In the last couple of years, church has become something I want to be rather than just something I should do. Given the gypsy nature of life as I know it, I've had to get creative and I think inspiration has struck, the idea being:
I'm sort of a Christian island in an ocean of people, for now.
But I know lots of amazing people all over.
So this will be my Christian community, my 29th chapter of Acts.

This is a blog with lots of author/administrator types, so that it's not just me posting (because how boring would that be). People can post their thoughts, others' thoughts, scripture, podcasts, links to other sites, pictures, whatever inspires them, anything that connects back to God -- so you know, everything and the kitchen sink. Ideally, sometimes anyway, these will each spawn interesting threads of conversation.
I know I'm not the only "island" out there so anyone else who feels that way for whatever reason is welcome in my "church home" any time (since I don't have an actual home to host people in right now!). This should be a home for all the wayward ragamuffins, fringes of society out there, not just me. Who knows, maybe this little "open source church" will do more good than just keeping me in line...
Because this is my primary community while I'm on the road, some of my posts will be more personal, not because it's about me but because I want SOMEbody to have my back in a praying sort of way, as well as kicking me in the seat of my pants when I need it.
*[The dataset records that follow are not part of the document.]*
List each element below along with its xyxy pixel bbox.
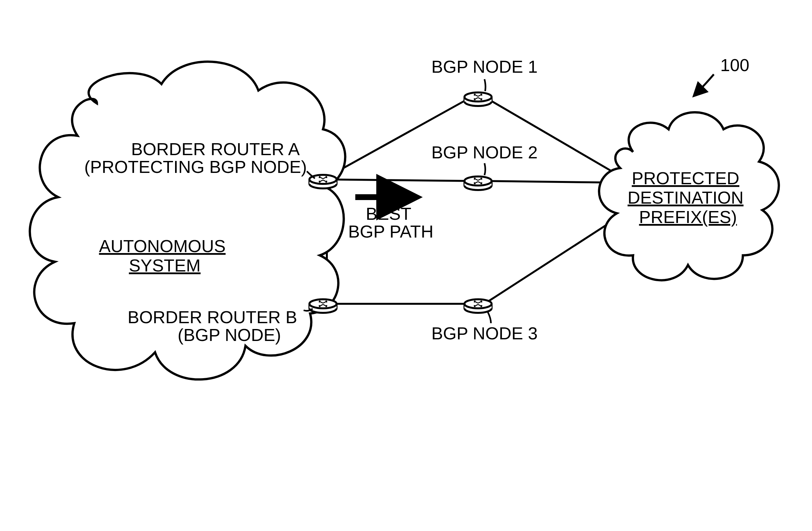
figure-ref-label: 100 <box>720 55 749 75</box>
svg-line-4 <box>323 179 472 181</box>
bgp-node-2: BGP NODE 2 <box>431 142 537 190</box>
dest-label-line3: PREFIX(ES) <box>639 207 737 226</box>
dest-label-line1: PROTECTED <box>632 168 739 188</box>
bgp-node-1-label: BGP NODE 1 <box>431 57 537 76</box>
dest-label-line2: DESTINATION <box>627 188 743 207</box>
svg-line-10 <box>484 218 617 304</box>
as-label-line2: SYSTEM <box>129 256 201 275</box>
best-path-line1: BEST <box>366 204 411 223</box>
router-b-line1: BORDER ROUTER B <box>128 307 297 327</box>
figure-reference: 100 <box>694 55 749 95</box>
svg-line-9 <box>484 181 617 183</box>
bgp-node-2-label: BGP NODE 2 <box>431 142 537 162</box>
best-path-line2: BGP PATH <box>348 222 433 241</box>
svg-line-8 <box>484 97 620 176</box>
router-a-line2: (PROTECTING BGP NODE) <box>84 157 307 177</box>
svg-text:PROTECTED
      DESTINATION
  : PROTECTED DESTINATION PREFIX(ES) <box>627 168 749 226</box>
svg-line-3 <box>323 97 472 179</box>
bgp-node-3-label: BGP NODE 3 <box>431 323 537 343</box>
best-bgp-path: BEST BGP PATH <box>348 197 433 241</box>
router-a-line1: BORDER ROUTER A <box>131 139 300 159</box>
svg-text:BEST
      BGP PATH: BEST BGP PATH <box>348 204 433 241</box>
bgp-node-1: BGP NODE 1 <box>431 57 537 106</box>
links <box>321 97 620 304</box>
router-b-line2: (BGP NODE) <box>178 325 281 345</box>
as-label-line1: AUTONOMOUS <box>99 236 226 256</box>
bgp-node-3: BGP NODE 3 <box>431 299 537 343</box>
destination-cloud: PROTECTED DESTINATION PREFIX(ES) <box>599 112 779 281</box>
Anyone else is welcome to do the same.
Another aspect of this that isn't directly part of this bloggish thing: communion via skype. I'll/we'll keep you posted on how that plays out.
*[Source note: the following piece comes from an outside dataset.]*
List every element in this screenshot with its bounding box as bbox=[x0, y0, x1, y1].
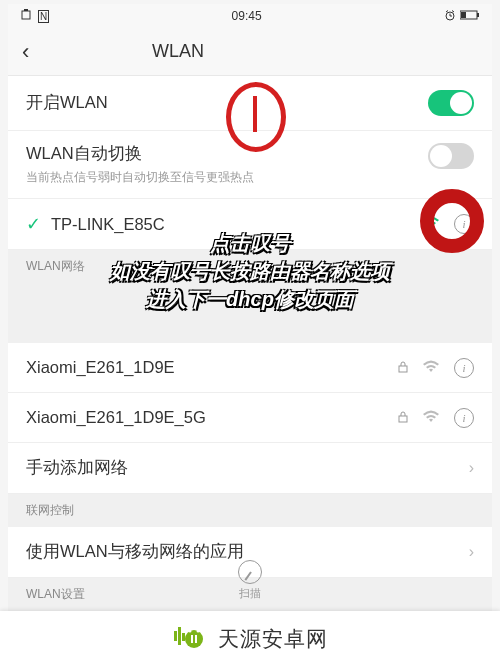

I love all of you who are coming with me. To quote a certain Caribbean pirate, bring me that horizon!

P.S. This site won't always be so plain -- for now content was more important to me but eventually I or someone else will make it pretty -- Anyone who feels inclined to "decorate", you are more than welcome to, this tech stuff is not my jam! And it might be cool if it changes every so often...

1 comment:

  1. "I know I'm not the only 'island' out there..."

    This statement was interesting to me, because there have been so many times when I have attended a church (or been a paid staff member/minister at a church) in which I still felt like an island. I think the hardest thing about those times was that I felt unsafe, like I couldn't be myself, or if people knew what I actually thought/felt then I would be less...well, less.

    Whether or not my fears were accurate at those times, one of the things that I have always liked about you is that I have always felt safe with you. Even the times when we've been complete jerks to each other, I still felt safe with you. That's a pretty cool thing, friend Kate. And I think that's pretty deeply connected to church.